Exercise details: Bring together every line in the data that includes "been".

§

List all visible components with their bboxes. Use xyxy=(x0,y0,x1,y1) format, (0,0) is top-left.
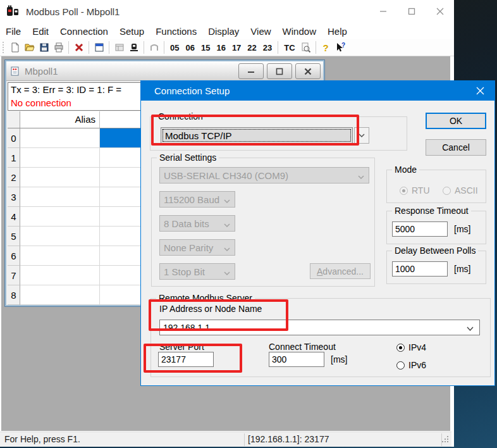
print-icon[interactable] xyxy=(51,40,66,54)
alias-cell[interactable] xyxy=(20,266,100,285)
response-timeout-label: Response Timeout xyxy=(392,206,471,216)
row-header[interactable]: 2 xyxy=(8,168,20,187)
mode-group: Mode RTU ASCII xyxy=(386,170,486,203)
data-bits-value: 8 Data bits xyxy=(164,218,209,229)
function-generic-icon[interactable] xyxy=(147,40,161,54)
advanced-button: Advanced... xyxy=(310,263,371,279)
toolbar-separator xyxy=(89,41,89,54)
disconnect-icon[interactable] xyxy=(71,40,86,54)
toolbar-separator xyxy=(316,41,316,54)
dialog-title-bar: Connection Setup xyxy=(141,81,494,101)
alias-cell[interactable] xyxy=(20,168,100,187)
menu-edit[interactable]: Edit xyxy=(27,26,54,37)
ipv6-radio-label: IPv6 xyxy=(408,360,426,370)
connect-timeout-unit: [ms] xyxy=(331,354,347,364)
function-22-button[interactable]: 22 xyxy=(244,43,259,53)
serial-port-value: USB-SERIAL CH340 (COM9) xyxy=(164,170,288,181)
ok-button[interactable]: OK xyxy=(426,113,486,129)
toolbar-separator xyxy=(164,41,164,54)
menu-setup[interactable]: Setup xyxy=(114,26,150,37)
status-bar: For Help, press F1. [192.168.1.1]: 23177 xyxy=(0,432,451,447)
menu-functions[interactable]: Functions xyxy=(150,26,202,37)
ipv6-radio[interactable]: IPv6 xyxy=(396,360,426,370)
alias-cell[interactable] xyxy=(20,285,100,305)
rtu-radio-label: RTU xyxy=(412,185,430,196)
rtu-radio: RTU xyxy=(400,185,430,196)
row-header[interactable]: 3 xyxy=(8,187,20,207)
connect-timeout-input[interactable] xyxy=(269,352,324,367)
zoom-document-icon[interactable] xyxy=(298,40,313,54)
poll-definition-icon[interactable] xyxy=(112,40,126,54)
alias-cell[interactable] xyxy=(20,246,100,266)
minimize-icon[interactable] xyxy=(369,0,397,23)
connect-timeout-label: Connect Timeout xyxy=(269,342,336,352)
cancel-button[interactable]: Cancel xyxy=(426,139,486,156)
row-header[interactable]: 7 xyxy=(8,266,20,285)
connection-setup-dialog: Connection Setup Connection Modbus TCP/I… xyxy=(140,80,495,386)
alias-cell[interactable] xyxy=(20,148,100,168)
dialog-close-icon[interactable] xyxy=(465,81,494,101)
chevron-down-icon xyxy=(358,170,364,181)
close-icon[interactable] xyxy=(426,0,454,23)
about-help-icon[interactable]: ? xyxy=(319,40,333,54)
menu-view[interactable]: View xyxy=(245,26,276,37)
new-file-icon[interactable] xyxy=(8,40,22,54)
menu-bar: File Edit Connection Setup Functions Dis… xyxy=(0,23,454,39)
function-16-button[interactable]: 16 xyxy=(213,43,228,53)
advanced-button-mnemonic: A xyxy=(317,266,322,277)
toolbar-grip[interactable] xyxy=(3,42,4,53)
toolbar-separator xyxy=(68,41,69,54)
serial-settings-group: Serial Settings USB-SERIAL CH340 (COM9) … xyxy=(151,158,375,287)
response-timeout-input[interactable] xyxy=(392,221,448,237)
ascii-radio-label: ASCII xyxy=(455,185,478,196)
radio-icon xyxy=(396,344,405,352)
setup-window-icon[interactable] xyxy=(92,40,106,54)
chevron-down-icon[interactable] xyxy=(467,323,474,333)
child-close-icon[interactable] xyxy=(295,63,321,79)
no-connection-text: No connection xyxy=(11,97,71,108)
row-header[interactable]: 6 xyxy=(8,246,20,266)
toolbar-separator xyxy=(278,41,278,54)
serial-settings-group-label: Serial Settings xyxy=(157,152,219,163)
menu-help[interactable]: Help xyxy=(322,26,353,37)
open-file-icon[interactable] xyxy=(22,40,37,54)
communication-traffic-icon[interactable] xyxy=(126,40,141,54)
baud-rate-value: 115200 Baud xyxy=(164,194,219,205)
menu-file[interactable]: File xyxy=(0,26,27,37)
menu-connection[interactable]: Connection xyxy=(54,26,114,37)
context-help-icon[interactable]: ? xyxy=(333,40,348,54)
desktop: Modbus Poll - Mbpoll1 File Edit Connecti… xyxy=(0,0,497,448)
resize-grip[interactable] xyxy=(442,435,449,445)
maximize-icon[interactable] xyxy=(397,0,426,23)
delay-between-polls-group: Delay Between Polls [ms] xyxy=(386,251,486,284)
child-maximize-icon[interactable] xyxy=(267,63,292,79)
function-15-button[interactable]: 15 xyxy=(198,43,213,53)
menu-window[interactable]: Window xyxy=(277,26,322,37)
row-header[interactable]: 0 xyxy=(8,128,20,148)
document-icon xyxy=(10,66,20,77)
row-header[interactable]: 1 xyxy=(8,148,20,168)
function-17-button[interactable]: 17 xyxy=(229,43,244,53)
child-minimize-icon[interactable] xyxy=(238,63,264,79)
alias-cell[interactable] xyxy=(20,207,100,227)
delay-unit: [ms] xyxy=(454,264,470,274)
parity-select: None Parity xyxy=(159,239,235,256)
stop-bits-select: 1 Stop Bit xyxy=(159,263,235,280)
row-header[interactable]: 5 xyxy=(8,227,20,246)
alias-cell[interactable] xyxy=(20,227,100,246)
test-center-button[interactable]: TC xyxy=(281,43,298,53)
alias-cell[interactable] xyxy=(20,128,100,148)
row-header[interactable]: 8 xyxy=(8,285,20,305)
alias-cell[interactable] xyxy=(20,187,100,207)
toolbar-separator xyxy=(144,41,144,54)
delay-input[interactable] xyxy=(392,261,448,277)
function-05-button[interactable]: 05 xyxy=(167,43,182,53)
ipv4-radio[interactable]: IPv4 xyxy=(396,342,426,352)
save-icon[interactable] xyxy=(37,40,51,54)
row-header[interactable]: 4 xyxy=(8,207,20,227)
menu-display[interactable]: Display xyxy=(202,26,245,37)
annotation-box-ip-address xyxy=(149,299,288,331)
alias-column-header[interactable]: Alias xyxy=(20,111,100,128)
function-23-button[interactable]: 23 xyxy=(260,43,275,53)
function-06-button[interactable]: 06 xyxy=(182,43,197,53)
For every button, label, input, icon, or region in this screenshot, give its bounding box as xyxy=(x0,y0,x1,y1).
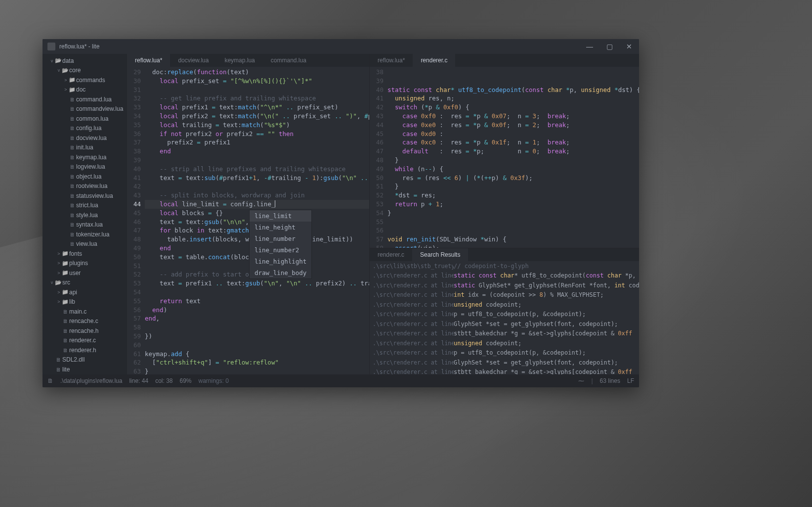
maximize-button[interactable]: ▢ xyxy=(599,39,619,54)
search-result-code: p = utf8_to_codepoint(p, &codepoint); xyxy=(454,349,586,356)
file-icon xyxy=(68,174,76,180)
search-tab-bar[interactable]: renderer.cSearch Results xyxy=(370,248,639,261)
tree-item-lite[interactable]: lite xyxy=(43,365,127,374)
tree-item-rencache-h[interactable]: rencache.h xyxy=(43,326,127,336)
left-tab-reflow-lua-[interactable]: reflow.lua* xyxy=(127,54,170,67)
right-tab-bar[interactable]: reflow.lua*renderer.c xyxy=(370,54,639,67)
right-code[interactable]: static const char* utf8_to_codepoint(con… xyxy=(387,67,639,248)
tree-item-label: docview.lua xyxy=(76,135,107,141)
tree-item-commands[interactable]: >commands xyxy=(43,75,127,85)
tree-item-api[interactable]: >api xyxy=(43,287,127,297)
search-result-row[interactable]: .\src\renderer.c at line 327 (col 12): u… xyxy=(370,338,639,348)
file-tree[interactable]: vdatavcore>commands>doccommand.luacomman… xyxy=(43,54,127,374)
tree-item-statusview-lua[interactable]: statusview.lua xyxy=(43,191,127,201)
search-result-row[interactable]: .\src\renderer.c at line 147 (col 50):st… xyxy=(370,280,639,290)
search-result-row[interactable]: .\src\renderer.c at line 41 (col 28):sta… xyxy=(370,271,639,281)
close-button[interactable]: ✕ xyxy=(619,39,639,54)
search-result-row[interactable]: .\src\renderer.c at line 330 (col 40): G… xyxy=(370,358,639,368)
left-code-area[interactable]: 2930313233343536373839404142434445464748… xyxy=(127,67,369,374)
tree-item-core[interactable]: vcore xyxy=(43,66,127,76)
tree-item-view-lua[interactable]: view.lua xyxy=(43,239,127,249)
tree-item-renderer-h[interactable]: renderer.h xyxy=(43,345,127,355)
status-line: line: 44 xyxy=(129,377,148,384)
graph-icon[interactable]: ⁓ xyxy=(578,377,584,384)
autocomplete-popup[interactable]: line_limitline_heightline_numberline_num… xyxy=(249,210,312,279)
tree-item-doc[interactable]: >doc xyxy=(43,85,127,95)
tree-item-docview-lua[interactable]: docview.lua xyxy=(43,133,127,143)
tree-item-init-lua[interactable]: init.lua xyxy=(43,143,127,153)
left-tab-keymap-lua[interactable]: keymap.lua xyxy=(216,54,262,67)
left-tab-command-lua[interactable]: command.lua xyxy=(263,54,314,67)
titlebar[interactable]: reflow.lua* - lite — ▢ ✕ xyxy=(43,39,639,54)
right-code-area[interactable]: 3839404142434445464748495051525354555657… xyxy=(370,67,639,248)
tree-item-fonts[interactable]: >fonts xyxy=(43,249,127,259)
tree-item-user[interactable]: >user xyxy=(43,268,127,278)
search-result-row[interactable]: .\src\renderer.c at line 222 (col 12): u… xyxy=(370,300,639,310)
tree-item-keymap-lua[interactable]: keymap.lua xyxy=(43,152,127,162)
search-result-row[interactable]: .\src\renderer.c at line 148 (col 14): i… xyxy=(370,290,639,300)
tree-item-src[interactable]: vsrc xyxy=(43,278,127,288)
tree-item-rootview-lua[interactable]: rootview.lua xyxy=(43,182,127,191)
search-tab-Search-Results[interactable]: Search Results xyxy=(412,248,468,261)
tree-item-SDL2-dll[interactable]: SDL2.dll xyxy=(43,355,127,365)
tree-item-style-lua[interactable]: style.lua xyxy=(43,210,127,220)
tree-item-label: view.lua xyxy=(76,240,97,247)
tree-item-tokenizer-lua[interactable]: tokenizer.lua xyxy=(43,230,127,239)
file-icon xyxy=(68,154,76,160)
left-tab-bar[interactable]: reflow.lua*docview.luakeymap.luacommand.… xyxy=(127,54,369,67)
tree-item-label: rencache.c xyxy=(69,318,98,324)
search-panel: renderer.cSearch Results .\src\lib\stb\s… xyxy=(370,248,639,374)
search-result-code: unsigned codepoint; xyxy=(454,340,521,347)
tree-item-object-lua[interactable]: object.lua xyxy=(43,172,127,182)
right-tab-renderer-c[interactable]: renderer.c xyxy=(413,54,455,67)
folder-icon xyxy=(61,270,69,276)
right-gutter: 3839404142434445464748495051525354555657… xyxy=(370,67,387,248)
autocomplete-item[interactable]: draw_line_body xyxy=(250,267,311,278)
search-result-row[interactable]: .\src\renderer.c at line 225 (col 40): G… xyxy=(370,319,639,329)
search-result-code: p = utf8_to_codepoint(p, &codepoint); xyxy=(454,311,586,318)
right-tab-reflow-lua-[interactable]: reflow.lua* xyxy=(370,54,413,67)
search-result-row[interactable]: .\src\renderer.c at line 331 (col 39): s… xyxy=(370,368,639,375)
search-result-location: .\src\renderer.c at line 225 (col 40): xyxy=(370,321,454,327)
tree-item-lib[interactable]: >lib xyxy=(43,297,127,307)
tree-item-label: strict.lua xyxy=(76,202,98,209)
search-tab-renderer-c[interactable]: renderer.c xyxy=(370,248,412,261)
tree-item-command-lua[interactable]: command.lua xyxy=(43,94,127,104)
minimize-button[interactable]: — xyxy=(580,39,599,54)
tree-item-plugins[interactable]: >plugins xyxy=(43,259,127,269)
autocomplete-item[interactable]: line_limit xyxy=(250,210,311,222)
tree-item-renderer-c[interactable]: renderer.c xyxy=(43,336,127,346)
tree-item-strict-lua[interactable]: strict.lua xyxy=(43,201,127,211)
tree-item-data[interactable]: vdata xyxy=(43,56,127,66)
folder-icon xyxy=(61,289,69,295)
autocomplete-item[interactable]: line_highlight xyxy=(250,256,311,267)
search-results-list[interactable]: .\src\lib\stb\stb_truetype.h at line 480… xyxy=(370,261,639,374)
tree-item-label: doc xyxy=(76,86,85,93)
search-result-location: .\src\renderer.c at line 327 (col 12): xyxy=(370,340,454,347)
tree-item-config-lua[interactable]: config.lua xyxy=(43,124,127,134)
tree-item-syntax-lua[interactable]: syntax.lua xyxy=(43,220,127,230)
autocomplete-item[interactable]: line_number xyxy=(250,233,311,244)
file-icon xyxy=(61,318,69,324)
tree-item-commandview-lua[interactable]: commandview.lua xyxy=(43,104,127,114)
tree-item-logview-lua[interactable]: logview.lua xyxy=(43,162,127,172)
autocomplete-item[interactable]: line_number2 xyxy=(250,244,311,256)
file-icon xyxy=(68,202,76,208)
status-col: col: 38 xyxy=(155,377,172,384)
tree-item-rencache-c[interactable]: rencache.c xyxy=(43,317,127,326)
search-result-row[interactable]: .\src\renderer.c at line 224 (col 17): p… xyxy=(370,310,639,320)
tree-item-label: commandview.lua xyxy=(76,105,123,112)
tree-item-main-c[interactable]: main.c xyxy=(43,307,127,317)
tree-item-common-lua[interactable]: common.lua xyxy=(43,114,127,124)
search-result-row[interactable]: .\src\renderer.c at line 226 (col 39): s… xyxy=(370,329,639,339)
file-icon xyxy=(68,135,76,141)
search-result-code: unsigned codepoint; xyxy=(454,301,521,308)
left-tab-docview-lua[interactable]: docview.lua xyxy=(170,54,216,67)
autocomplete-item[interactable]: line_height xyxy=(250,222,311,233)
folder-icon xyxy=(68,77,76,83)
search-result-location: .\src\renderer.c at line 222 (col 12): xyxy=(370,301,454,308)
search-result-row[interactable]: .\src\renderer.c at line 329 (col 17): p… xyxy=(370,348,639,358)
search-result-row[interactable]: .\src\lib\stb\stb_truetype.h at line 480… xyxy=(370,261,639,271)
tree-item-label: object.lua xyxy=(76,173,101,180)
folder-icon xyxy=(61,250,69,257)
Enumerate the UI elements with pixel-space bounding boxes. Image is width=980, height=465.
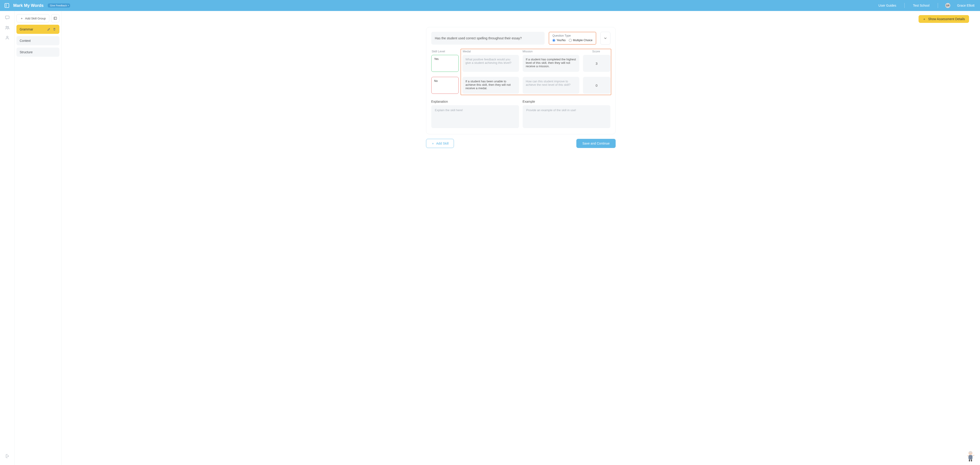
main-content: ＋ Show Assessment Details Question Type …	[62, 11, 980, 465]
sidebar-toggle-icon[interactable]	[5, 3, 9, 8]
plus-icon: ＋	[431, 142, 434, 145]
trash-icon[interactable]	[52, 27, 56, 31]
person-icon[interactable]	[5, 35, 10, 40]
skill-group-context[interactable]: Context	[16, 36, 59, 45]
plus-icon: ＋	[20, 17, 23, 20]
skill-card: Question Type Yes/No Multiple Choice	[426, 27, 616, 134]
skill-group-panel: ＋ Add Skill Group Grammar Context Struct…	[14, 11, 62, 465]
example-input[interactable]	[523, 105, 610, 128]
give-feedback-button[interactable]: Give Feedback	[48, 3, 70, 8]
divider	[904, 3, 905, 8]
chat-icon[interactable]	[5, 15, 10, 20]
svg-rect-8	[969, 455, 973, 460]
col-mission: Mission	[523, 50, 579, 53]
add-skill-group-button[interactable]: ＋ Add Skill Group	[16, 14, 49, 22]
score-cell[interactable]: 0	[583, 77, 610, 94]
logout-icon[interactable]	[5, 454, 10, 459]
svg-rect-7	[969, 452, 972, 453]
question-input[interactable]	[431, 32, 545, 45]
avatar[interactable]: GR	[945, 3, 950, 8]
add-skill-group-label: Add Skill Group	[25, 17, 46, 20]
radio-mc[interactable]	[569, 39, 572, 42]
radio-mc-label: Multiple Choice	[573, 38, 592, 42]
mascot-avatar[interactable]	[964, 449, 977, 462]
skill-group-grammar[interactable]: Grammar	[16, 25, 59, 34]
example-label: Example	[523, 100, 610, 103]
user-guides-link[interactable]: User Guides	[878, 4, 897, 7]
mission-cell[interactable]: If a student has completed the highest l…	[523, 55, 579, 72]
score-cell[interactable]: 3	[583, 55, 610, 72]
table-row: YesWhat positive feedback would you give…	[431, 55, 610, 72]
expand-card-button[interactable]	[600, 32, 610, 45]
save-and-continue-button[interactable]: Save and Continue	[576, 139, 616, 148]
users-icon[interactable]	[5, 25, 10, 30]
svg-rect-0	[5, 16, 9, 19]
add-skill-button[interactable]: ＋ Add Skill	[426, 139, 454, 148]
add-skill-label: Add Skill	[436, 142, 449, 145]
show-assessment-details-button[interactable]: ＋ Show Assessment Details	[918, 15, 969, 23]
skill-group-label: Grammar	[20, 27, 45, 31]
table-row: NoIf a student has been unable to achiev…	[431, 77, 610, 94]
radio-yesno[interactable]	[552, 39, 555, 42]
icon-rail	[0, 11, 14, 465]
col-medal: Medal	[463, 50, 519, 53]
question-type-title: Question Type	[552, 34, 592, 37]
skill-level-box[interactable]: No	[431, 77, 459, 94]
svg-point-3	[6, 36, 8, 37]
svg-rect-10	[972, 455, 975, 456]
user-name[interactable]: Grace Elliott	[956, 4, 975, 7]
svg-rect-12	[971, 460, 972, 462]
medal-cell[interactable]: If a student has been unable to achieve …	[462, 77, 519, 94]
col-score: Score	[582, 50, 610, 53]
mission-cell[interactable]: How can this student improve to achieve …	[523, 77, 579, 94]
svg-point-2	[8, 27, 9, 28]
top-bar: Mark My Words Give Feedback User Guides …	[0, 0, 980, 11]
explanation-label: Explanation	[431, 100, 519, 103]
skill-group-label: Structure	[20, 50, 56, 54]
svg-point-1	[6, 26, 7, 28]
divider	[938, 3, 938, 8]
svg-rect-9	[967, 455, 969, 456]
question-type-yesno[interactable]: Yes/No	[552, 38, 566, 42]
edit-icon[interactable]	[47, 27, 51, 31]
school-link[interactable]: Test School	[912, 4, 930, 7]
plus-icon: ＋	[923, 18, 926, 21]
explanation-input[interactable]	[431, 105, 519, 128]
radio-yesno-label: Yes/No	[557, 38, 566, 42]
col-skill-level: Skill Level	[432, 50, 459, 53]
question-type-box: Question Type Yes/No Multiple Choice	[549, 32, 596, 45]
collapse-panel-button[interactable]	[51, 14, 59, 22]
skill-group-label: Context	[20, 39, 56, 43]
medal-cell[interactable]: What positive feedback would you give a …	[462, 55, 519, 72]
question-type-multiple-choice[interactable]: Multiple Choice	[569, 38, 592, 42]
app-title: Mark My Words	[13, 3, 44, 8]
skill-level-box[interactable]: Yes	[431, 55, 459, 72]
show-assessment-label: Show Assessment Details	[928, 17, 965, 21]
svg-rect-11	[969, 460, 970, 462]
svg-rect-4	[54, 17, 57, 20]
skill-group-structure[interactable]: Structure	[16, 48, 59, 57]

§

Output below:
table-row: NoIf a student has been unable to achiev…	[431, 77, 610, 94]
medal-cell[interactable]: If a student has been unable to achieve …	[462, 77, 519, 94]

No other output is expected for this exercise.